# Exercise objective
Working through the data below, reproduce word for word the line with "Tel. 0211 90225091" and every line after it, both ends included, and omit the pictures.

# Source material
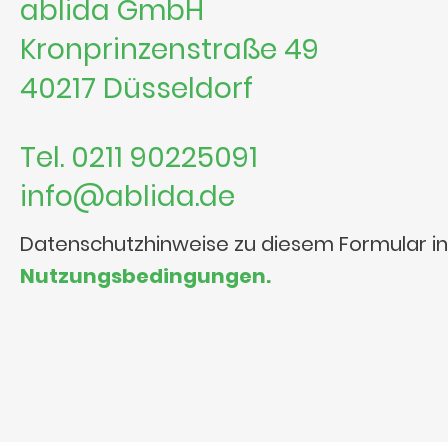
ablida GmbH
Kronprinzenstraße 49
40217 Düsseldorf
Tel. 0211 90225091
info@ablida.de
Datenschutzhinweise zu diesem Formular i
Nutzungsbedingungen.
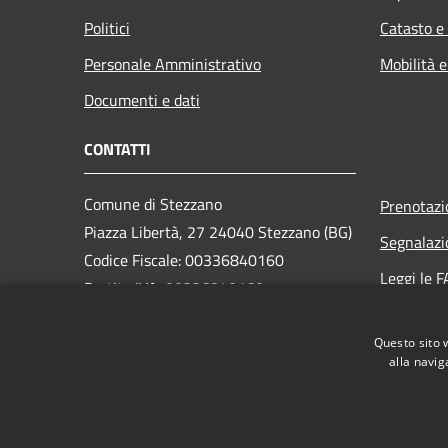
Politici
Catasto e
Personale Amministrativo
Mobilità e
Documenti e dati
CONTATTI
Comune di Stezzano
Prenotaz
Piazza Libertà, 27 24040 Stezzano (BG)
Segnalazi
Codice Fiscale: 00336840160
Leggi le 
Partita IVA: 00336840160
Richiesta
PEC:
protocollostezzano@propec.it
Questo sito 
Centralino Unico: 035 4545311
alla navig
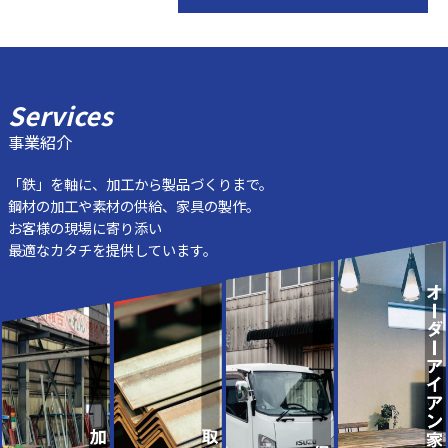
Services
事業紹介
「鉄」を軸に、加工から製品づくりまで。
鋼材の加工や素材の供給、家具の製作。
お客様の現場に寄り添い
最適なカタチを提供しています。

# Response
Tel. 0211 90225091
info@ablida.de
Datenschutzhinweise zu diesem Formular i
Nutzungsbedingungen.
Politici
Catasto e
Personale Amministrativo
Mobilità e
Documenti e dati
CONTATTI
Comune di Stezzano
Prenotaz
Piazza Libertà, 27 24040 Stezzano (BG)
Segnalazi
Codice Fiscale: 00336840160
Leggi le 
Partita IVA: 00336840160
Richiesta
PEC:
protocollostezzano@propec.it
Questo sito 
Centralino Unico: 035 4545311
alla navig
Services
事業紹介
「鉄」を軸に、加工から製品づくりまで。
鋼材の加工や素材の供給、家具の製作。
お客様の現場に寄り添い
最適なカタチを提供しています。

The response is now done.